Copenhagen Endgame: Will the World Get a Good Foundation For Progress or a Greenwash?
US Congressmen in Copenhagen (Alex Pasternack)
Temperatures are rising in the Bella Center, expectations are weak, and anger is stewing, as the clock winds down toward some kind of climate agreement. The conference-shaking finance pledge today seemed to put pressure back on China to commit to transparency, helped further fracture the developing nations bloc, and paved the way for a late-night meeting among G-20 leaders.
For now, they and the rest of the heads of state are at a dinner hosted by the Queen. They were joined by two protesters from Greenpeace, who unrolled a banner that read, "Politicians Talk Leaders Act." That sentiment was echoed widely by developing nations today -- along with the acknowledgement that the world would have to settle for a mediocre framework for moving forward. Indeed, as a leaked UN report details, the current proposals on the table would raise temperatures more than 3 degrees, one degree over the limit this conference was intended to achieve.Back-patting tomorrow is almost assured. So is finger-pointing, in the direction of those who blocked a good deal (hint: it's not the developing countries or China). Around the world, petitions are flying in the hopes that after an all-nighter of talks, Obama and others will sign a good-faith foundation, one that the world can use to make a climate deal next time around, and not a greenwash.
Green Light for REDD
The REDD system for using developed nation offsets to reduce deforestation in developing countries will likely be enshrined in an agreement tomorrow. Though financing was being worked out -- with the United States pledging $1 billion as part of a $3.5 billion scheme -- there are concerns, including that protection in one forest won't lead to tree-cutting in others nearby.

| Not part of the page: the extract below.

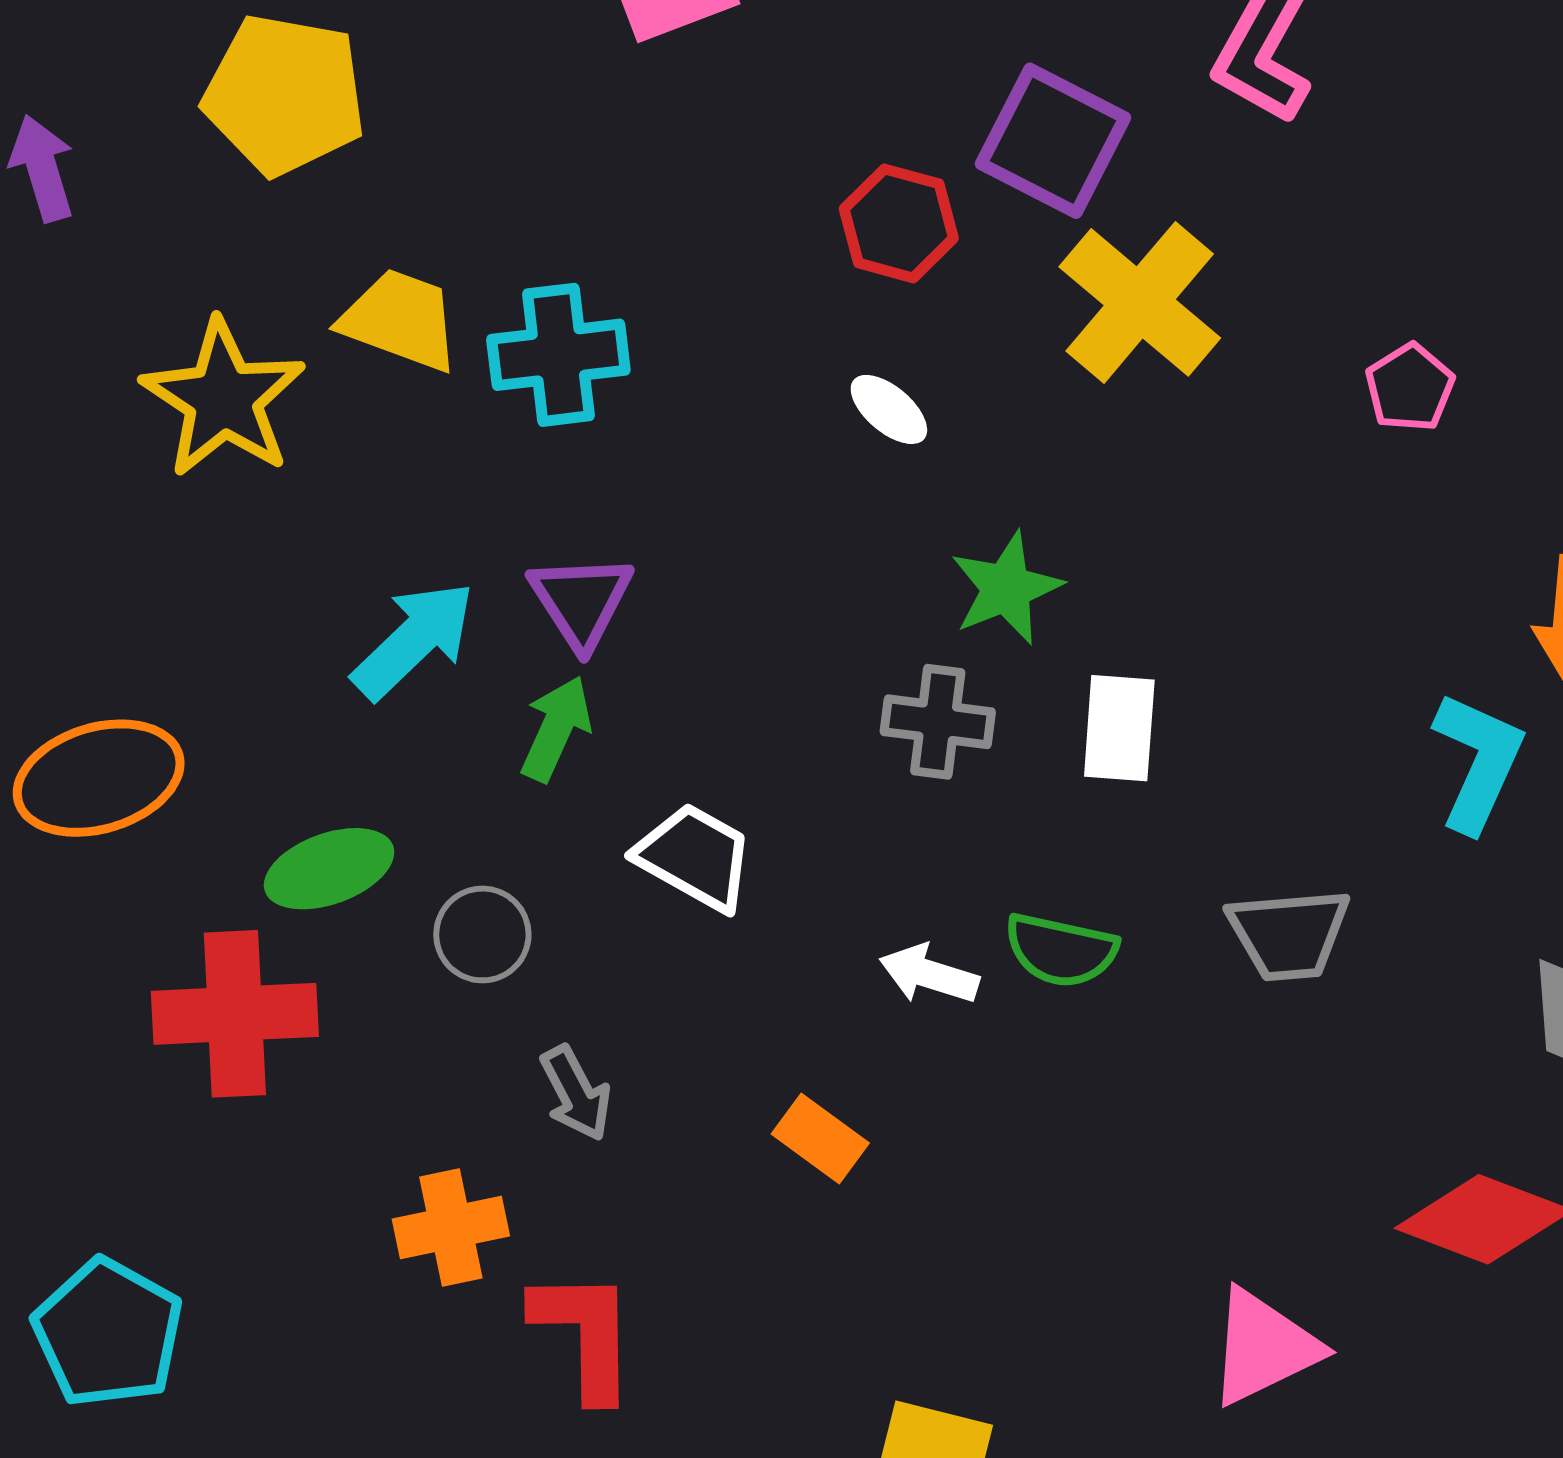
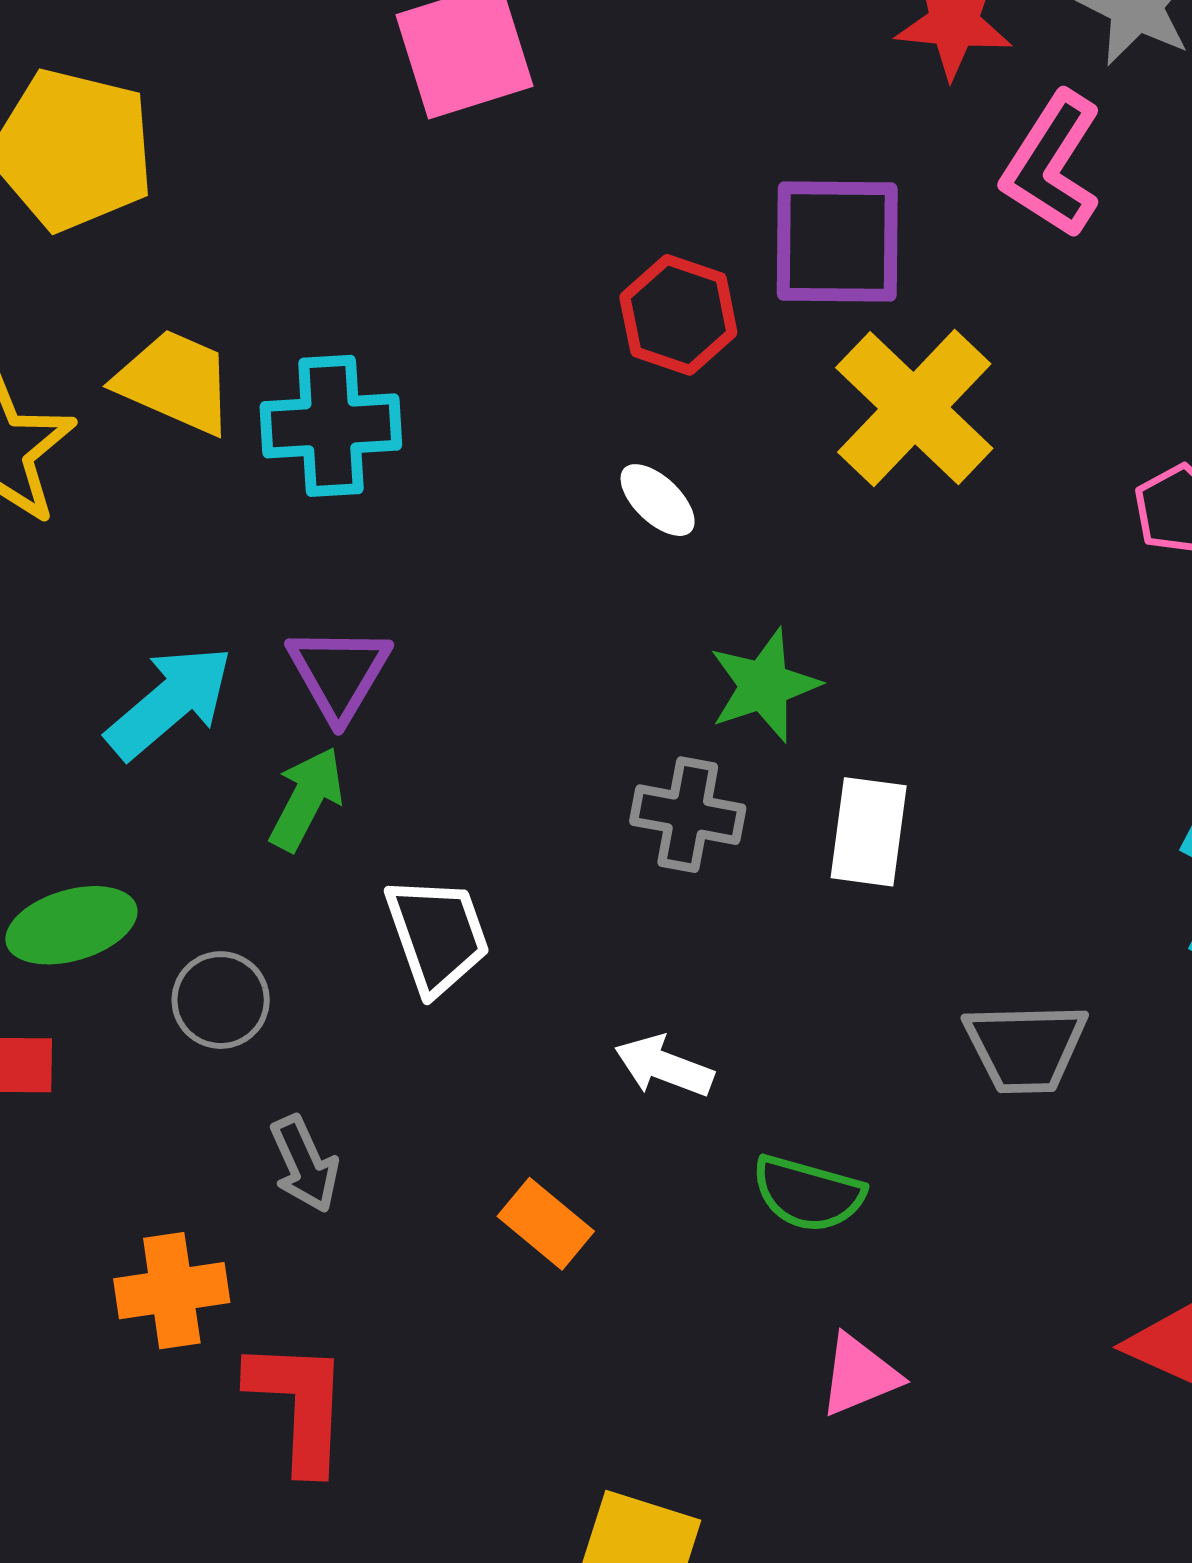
purple square: (1053, 141) -> (837, 241), turned -30
white trapezoid: (695, 857) -> (437, 935), turned 38
green semicircle: (1061, 950) -> (808, 1194), moved
pink triangle: (1264, 1347) -> (859, 1375), moved, size x0.7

China Softens Tone -- Maybe?
Meanwhile the US arrived in force -- basically all the heavy political climate hitters, minus Obama -- and they came out strong with the old American refrain: that China make its carbon cuts internationally-binding, allowing those cuts to be measured, reported and verified. When Japan joined the US's 100 billion fund promise with its own hefty financial pledge ($11 billion), the pressure only ratcheted up.
That pressure may have led to a more conciliatory tone by China. The Chinese vice foreign minister He Yafei spoke this afternoon, delivering a message from Premier Wen Jiabao, to the effect that while China would not agree to internationally-binding cuts, it would "be willing to enhance and improve the ways of national communication," and implement "international exchanges." Whatever that means beyond current US-China agreements forged by Obama and Hu last month in Beijing wasn't explained, per typical Beijing vagueness. But, He said, "the purpose of course is to enhance transparency." He added, "We are also willing to have explnations and clarifications if need be."

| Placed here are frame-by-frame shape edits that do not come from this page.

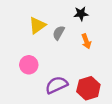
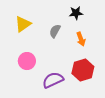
yellow triangle: (37, 25) -> (23, 24), moved
red hexagon: (88, 88) -> (83, 70), moved

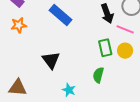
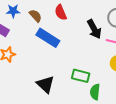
green rectangle: (105, 48) -> (81, 76), moved, turned -54

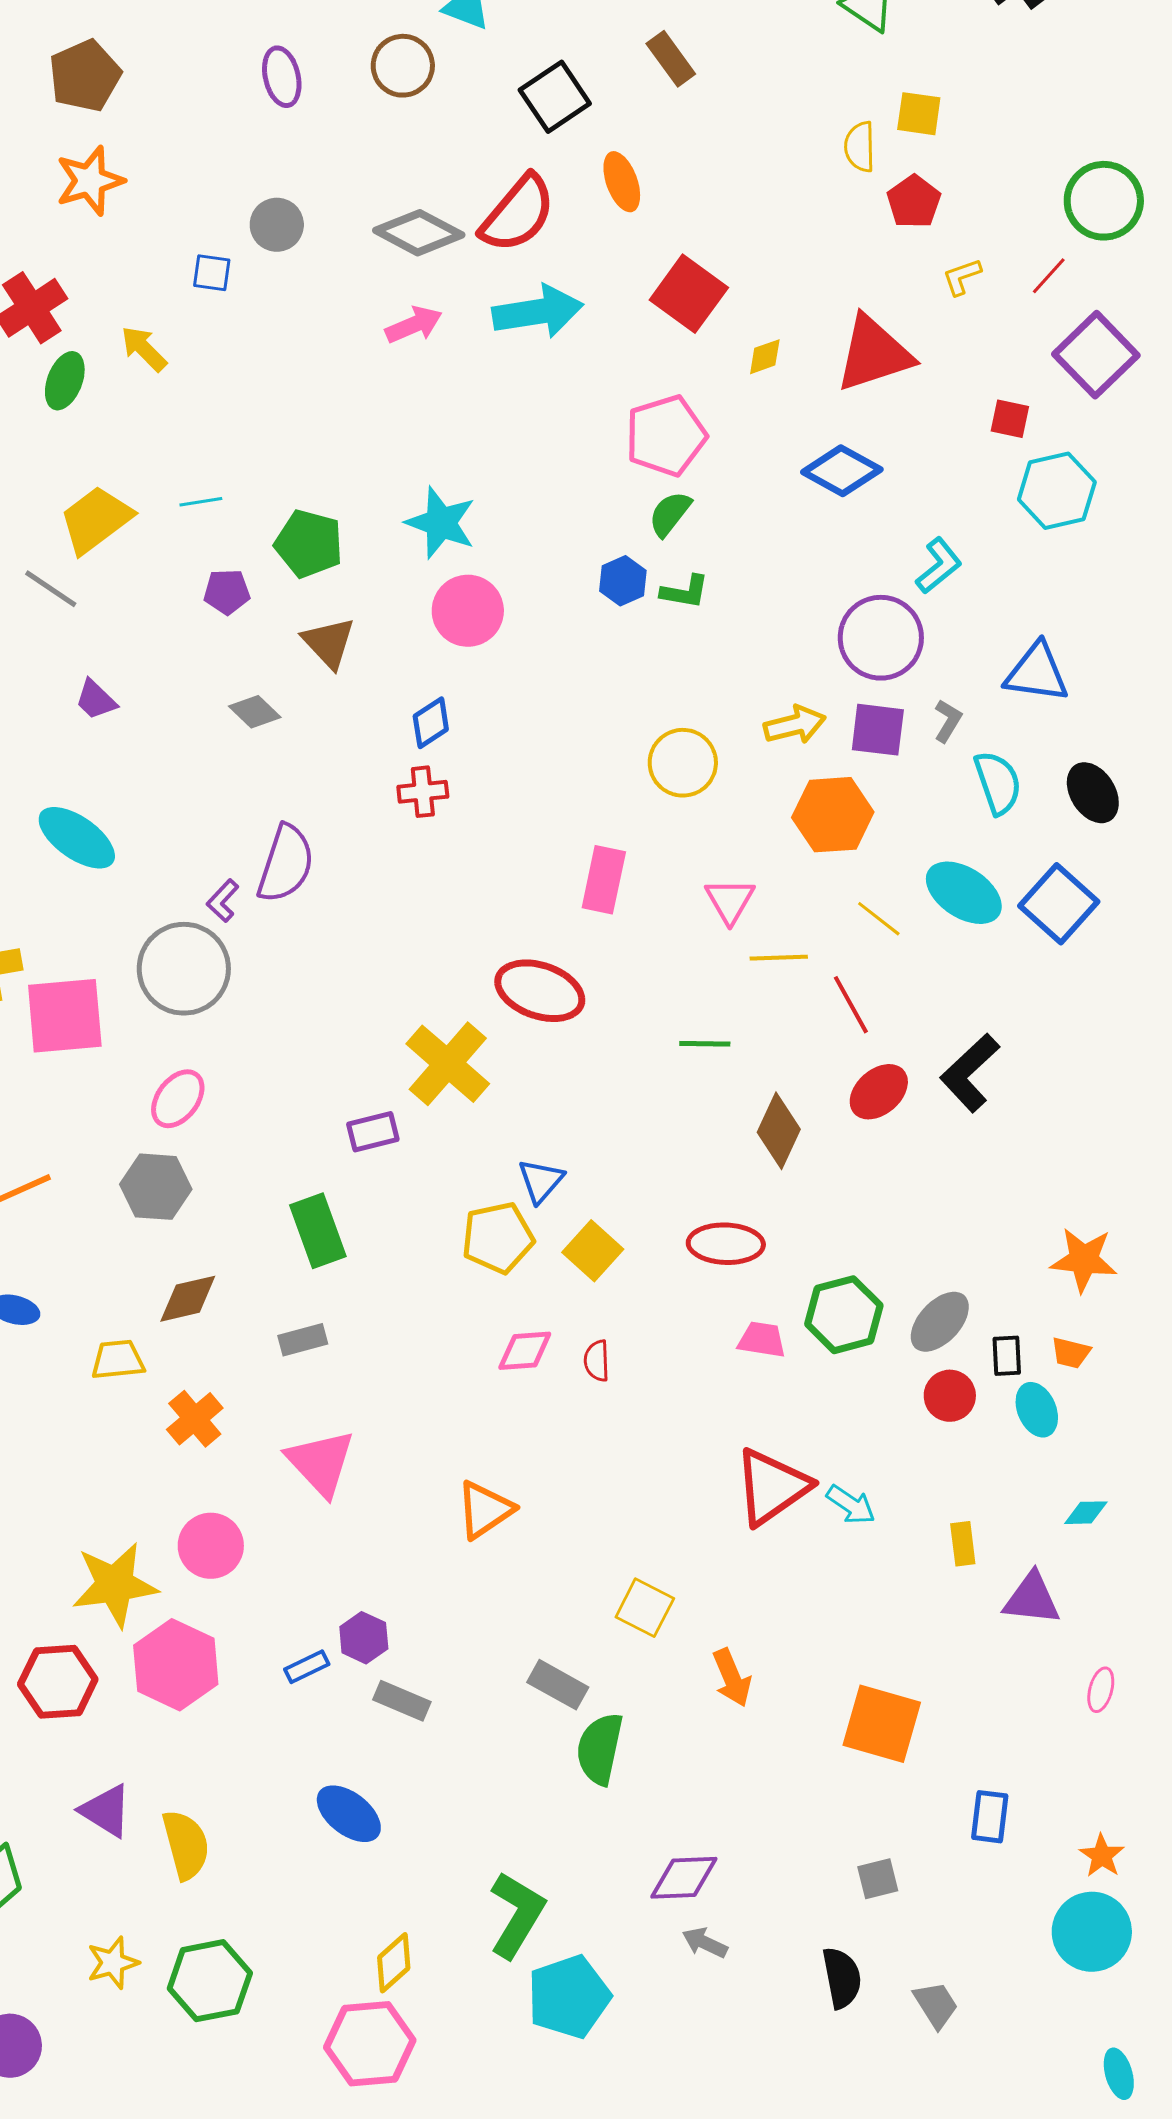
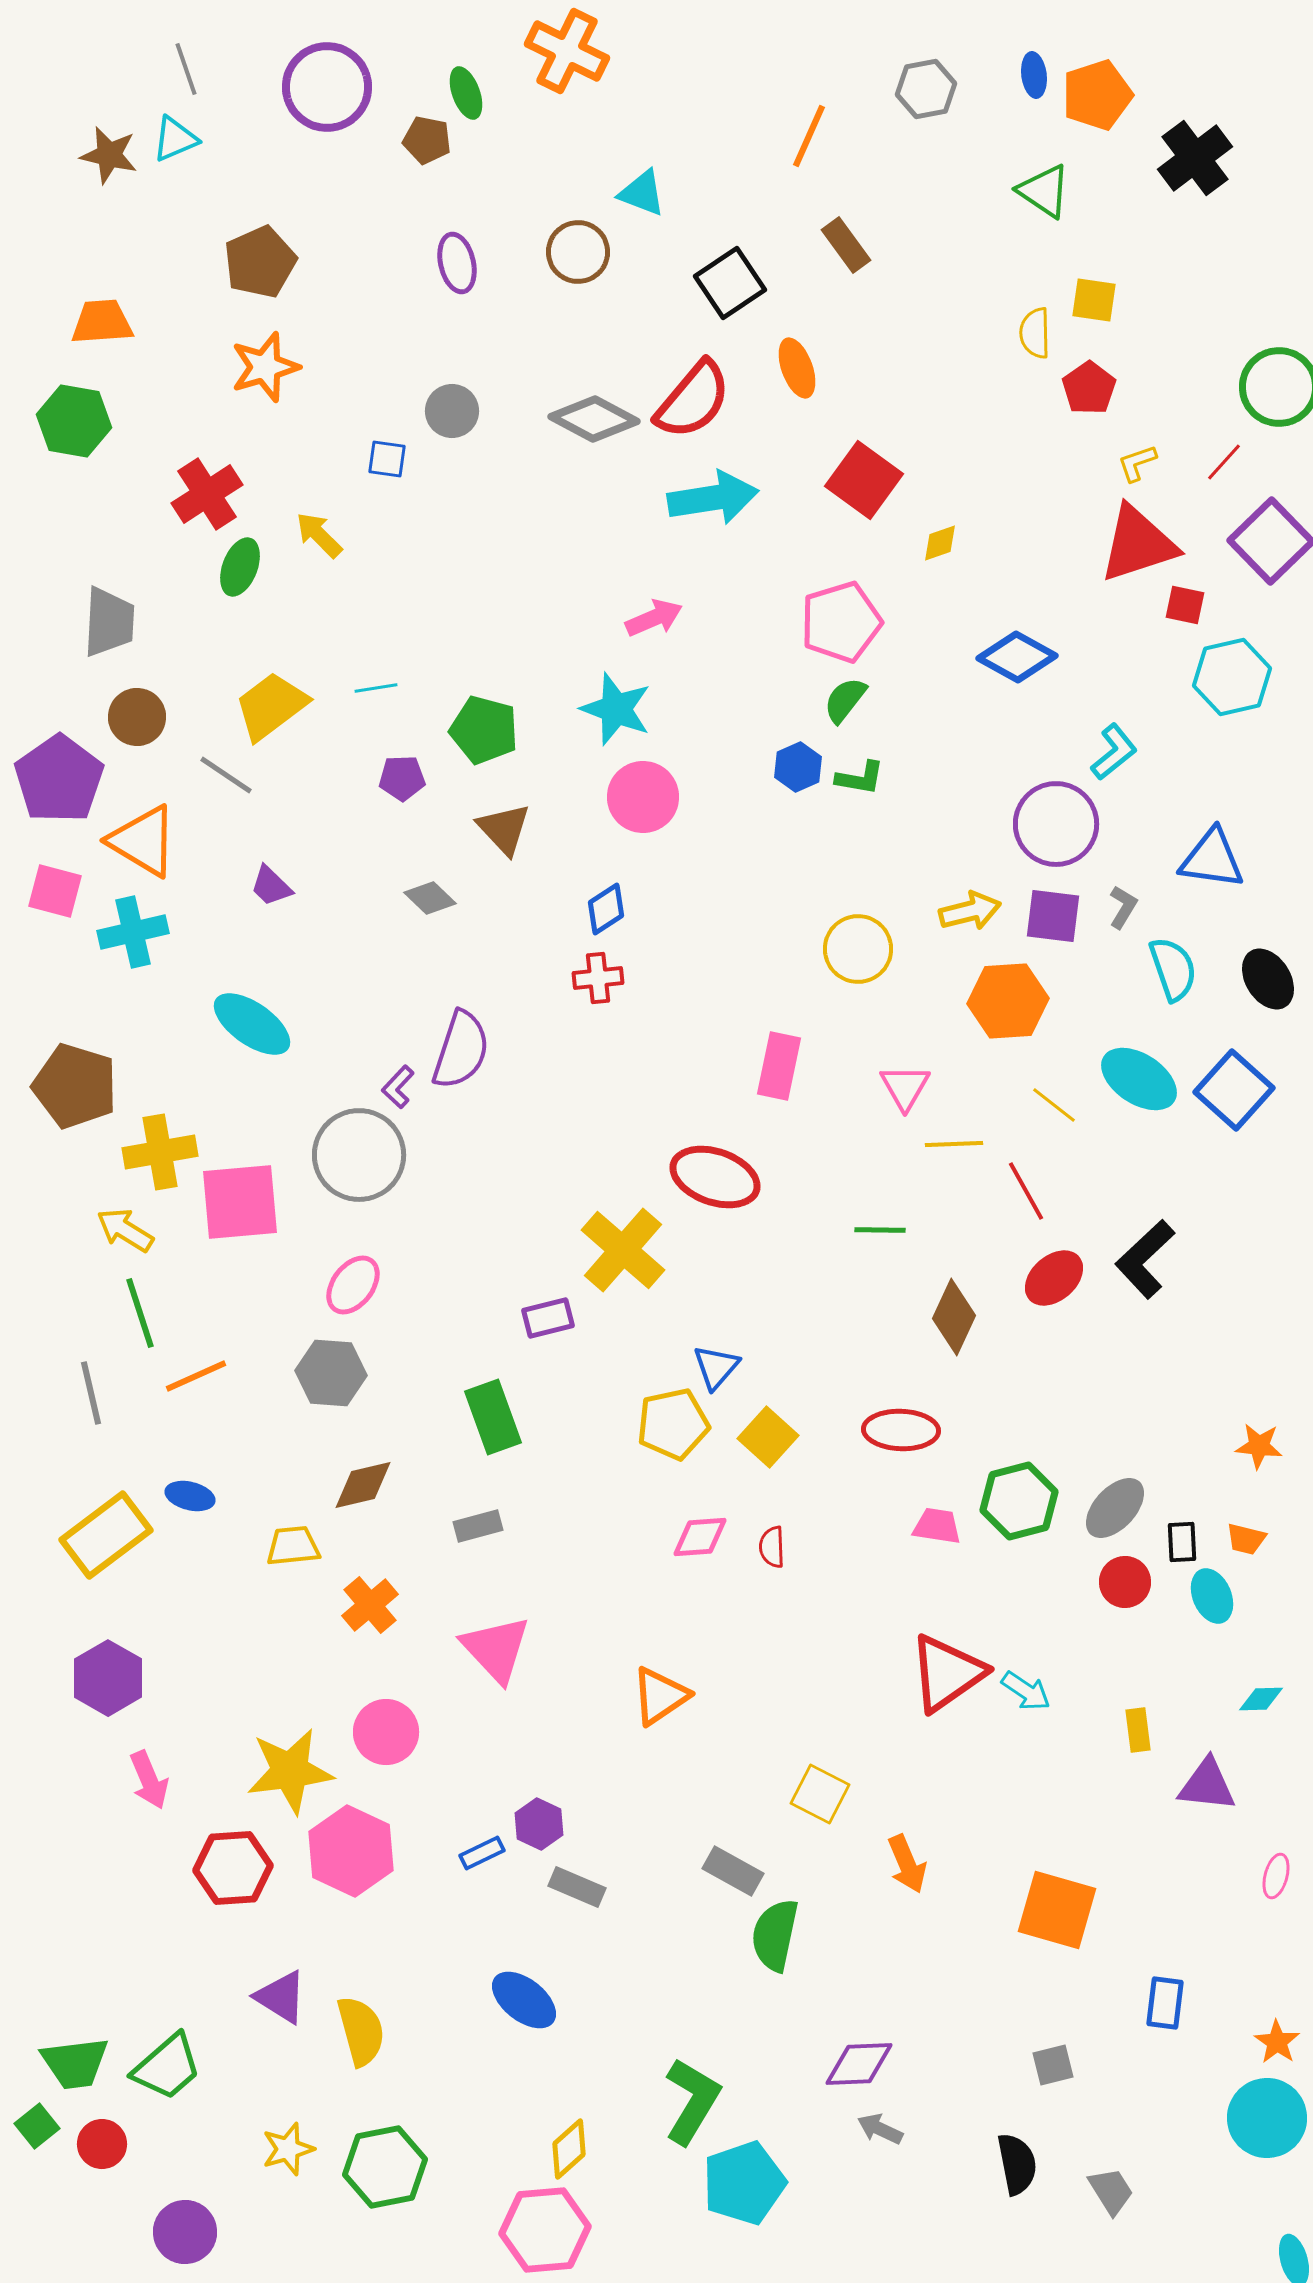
pink arrow: (414, 325) -> (654, 618), moved
red triangle: (874, 354) -> (1138, 544), moved
orange star: (1084, 1260) -> (1259, 1446), size x0.7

But despite the warm talk of sincerity and commitment, China remained focused on protecting its sacred "national sovereignty." If the US and China can tackle both that interest and America's concerns about accountability, they could walk away with a provisional agreement that allows for details to be sorted out later.

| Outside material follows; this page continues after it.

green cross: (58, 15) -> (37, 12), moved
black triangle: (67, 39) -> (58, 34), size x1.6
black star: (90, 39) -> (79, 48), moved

"To increase mutual trust is extremely important," said Wen, via foreign minister He. "We should not go for suspicion or confrontation. We should go for cooperation."
The developed world financing offer -- cash for China's developing nation brethren (China says it doesn't need climate aid) in exchange for China's accountability -- was only the biggest of a number of concerns today. Will the major emitters commit to bigger cuts (US, they're all looking at you), will the agreement establish a limit for the expected global temperature rise, and how will any coming deal be made legally-binding?
NGOs Frustrated But Unified
If some are sanguine that Copenhagen will end up with a formal agreement, hope and certainly contentment are nowhere to be found. Protests have raged for the past two days, marked as much by the frustrations over a shabby deal as by the aggression of the Danish police. And NGOs are fuming over being blocked from the conference in its critical last two days.
Anger and resentment aside, right now one of the best legacies of Copenhagen may lie in talks happening around the conference amongst civil society. Never have so many young people come together from around the world to discuss climate change, and never have they been more coordinated.
They've accused world leaders of putting words over action, but the words these NGOs are now exchanging in late-night meetings will be essential to keeping the pressure on tomorrow, and renewing much-needed energy around the climate change fight.
To be sure, the sight of leaders, youth, civil society groups and media from 120 nations coming together to talk about and rally against climate change, in a forum charged with more political and social significance than any in recent memory, is an achievement alone.
But any agreement will be a serious compromise, and a major disappointment given what might have been achieved. When the text emerges on Friday evening, the world -- and especially the groups that have worked so hard to make Copenhagen such a crucial event -- will be charged with sorting out what it means, and figure out how to turn the agreement and its failings into real progress next year.
They'll need to be fast, and they're determined to be. Time is not only running out at Copenhagen, but on our chance to make a generational change that will save the planet.